- Title card
- Directed by: Dave Fleischer
- Produced by: Max Fleischer
- Starring: Margie Hines Walter Van Brunt
- Music by: Sammy Timberg
- Animation by: Grim Natwick Jimmy Culhane (uncredited) Al Eugster (uncredited)
- Color process: Black-and-white
- Production company: Fleischer Studios
- Distributed by: Paramount Publix Corporation
- Release date: July 24, 1931;
- Running time: 6 minutes
- Country: United States
- Language: English

= Bimbo's Initiation =

1931 film

Bimbo's Initiation is a 1931 Fleischer Studios Talkartoon animated short film starring Bimbo and featuring an early version of Betty Boop with a dog's ears and nose. It was the final Betty Boop cartoon to be animated by the character's co-creator, Grim Natwick, before he moved to Animated Pictures.

==Plot==
During the opening credits, a chorus of college fraternity brothers boasts how easily they will induct Bimbo. Bimbo walks down the street whistling "Go In and Out the Window" and suddenly disappears down an open manhole. A Mickey Mouse look-alike quickly locks the manhole after him. He slides down a long chute into the underground clubhouse of a secret society. The leader asks Bimbo if he would like to be a member, but Bimbo refuses and is sent through a series of dangerous trials. After each trial the leader repeats the invitation, but Bimbo still refuses. Finally the leader removes his costume to reveal Betty Boop, who charms Bimbo with a dance. Bimbo accepts the invitation, and the other members of the society reveal that they are look-alikes of Betty. They all celebrate by dancing to the tune of Byron Gay's "The Vamp".

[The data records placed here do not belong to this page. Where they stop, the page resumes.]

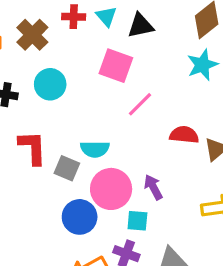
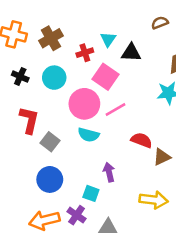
red cross: (74, 17) -> (85, 53), moved, turned -35
cyan semicircle: (95, 149) -> (89, 135), moved
pink circle: (111, 189) -> (84, 104), moved

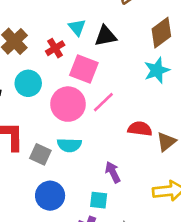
cyan semicircle: (89, 135) -> (69, 145), moved

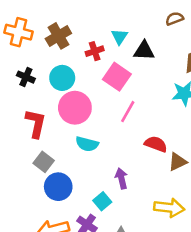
pink line: (103, 102) -> (128, 112), turned -30
pink circle: (68, 104) -> (75, 108), moved
gray square: (40, 154) -> (44, 162), moved
cyan square: (99, 200) -> (102, 201), turned 30

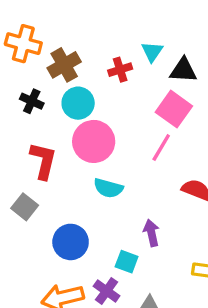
brown cross: (58, 36) -> (64, 65), moved
pink square: (117, 77) -> (174, 109), moved
gray square: (44, 162) -> (25, 207), moved
cyan square: (102, 201) -> (127, 262), turned -30

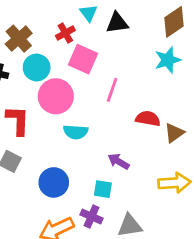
pink square: (174, 109) -> (83, 59), moved
purple arrow: (151, 233) -> (118, 161), turned -35

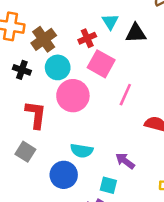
cyan semicircle: (76, 132) -> (82, 151), moved

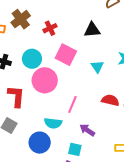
cyan triangle: (110, 22) -> (97, 67), moved
red cross: (87, 38) -> (50, 28), moved
brown cross: (44, 39) -> (21, 19), moved
pink line: (125, 95) -> (72, 104), moved

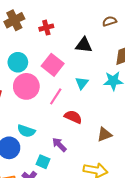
red cross: (50, 28) -> (46, 28), moved
red semicircle: (110, 100) -> (73, 117), moved
pink line: (72, 104) -> (56, 96), moved

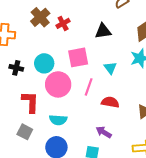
brown cross: (14, 20) -> (40, 17), moved
pink square: (53, 65) -> (78, 57), turned -35
cyan semicircle: (26, 131) -> (58, 120), moved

==Analysis and recognitions==
The surreal, nightmarish atmosphere of Bimbo's Initiation has made it one of the most renowned Fleischer Studios shorts. Leonard Maltin described it as "the 'darkest' of all" the Fleischers' cartoons. In 1994 it was voted #37 of the 50 Greatest Cartoons of all time by members of the animation industry.

The cartoonist Jim Woodring identified Bimbo's Initiation as "one of the things that laid the foundation for my life's philosophy".